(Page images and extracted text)
*** Block opens ***
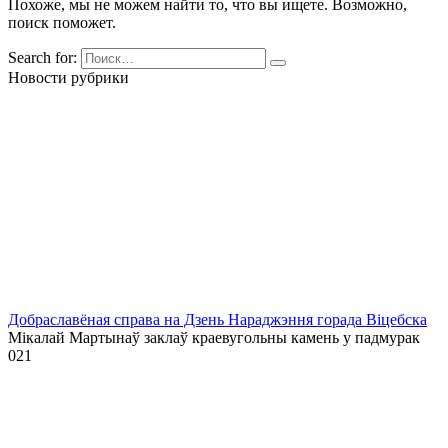
Похоже, мы не можем найти то, что вы ищете. Возможно,
поиск поможет.
Search for:
Новости рубрики
Добраславёная справа на Дзень Нараджэння горада Віцебска
Мікалай Мартынаў заклаў краевугольны камень у падмурак
0
21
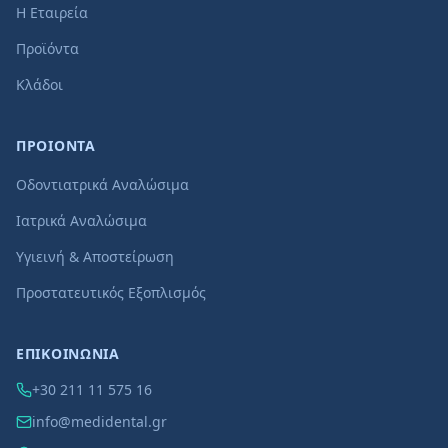
Η Εταιρεία
Προϊόντα
Κλάδοι
ΠΡΟΙΟΝΤΑ
Οδοντιατρικά Αναλώσιμα
Ιατρικά Αναλώσιμα
Υγιεινή & Αποστείρωση
Προστατευτικός Εξοπλισμός
ΕΠΙΚΟΙΝΩΝΙΑ
+30 211 11 575 16
info@medidental.gr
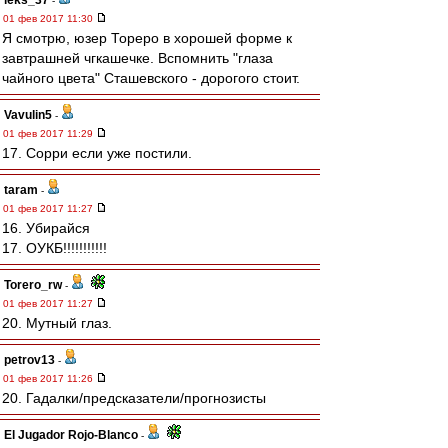
leks_37
-
01 фев 2017 11:30
Я смотрю, юзер Тореро в хорошей форме к
завтрашней чгкашечке. Вспомнить "глаза
чайного цвета" Сташевского - дорогого стоит.
Vavulin5
-
01 фев 2017 11:29
17. Сорри если уже постили.
taram
-
01 фев 2017 11:27
16. Убирайся
17. ОУКБ!!!!!!!!!!!
Torero_rw
-
01 фев 2017 11:27
20. Мутный глаз.
petrov13
-
01 фев 2017 11:26
20. Гадалки/предсказатели/прогнозисты
El Jugador Rojo-Blanco
-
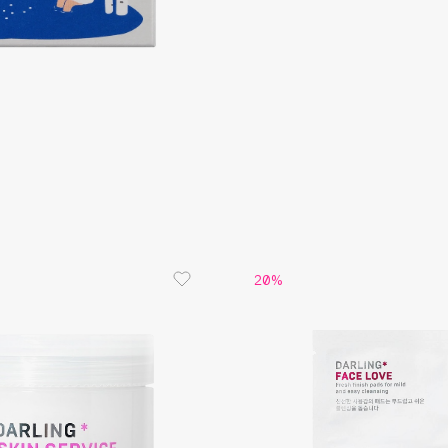
регенера
Витамин 
мощнейшим
устраняет
Consly
Corimo
CosRX
Cottolina
Crescina
20%
Cunzite
Curaprox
*** Block closes ***
Set each line of the records down again exactly as it reads. Omit the pictures.

Похоже, мы не можем найти то, что вы ищете. Возможно,
поиск поможет.
Search for:
Новости рубрики
Добраславёная справа на Дзень Нараджэння горада Віцебска
Мікалай Мартынаў заклаў краевугольны камень у падмурак
0
21
Η Εταιρεία
Προϊόντα
Κλάδοι
ΠΡΟΙΟΝΤΑ
Οδοντιατρικά Αναλώσιμα
Ιατρικά Αναλώσιμα
Υγιεινή & Αποστείρωση
Προστατευτικός Εξοπλισμός
ΕΠΙΚΟΙΝΩΝΙΑ
+30 211 11 575 16
info@medidental.gr
leks_37
-
01 фев 2017 11:30
Я смотрю, юзер Тореро в хорошей форме к
завтрашней чгкашечке. Вспомнить "глаза
чайного цвета" Сташевского - дорогого стоит.
Vavulin5
-
01 фев 2017 11:29
17. Сорри если уже постили.
taram
-
01 фев 2017 11:27
16. Убирайся
17. ОУКБ!!!!!!!!!!!
Torero_rw
-
01 фев 2017 11:27
20. Мутный глаз.
petrov13
-
01 фев 2017 11:26
20. Гадалки/предсказатели/прогнозисты
El Jugador Rojo-Blanco
-
регенера
Витамин 
мощнейшим
устраняет
Consly
Corimo
CosRX
Cottolina
Crescina
20%
Cunzite
Curaprox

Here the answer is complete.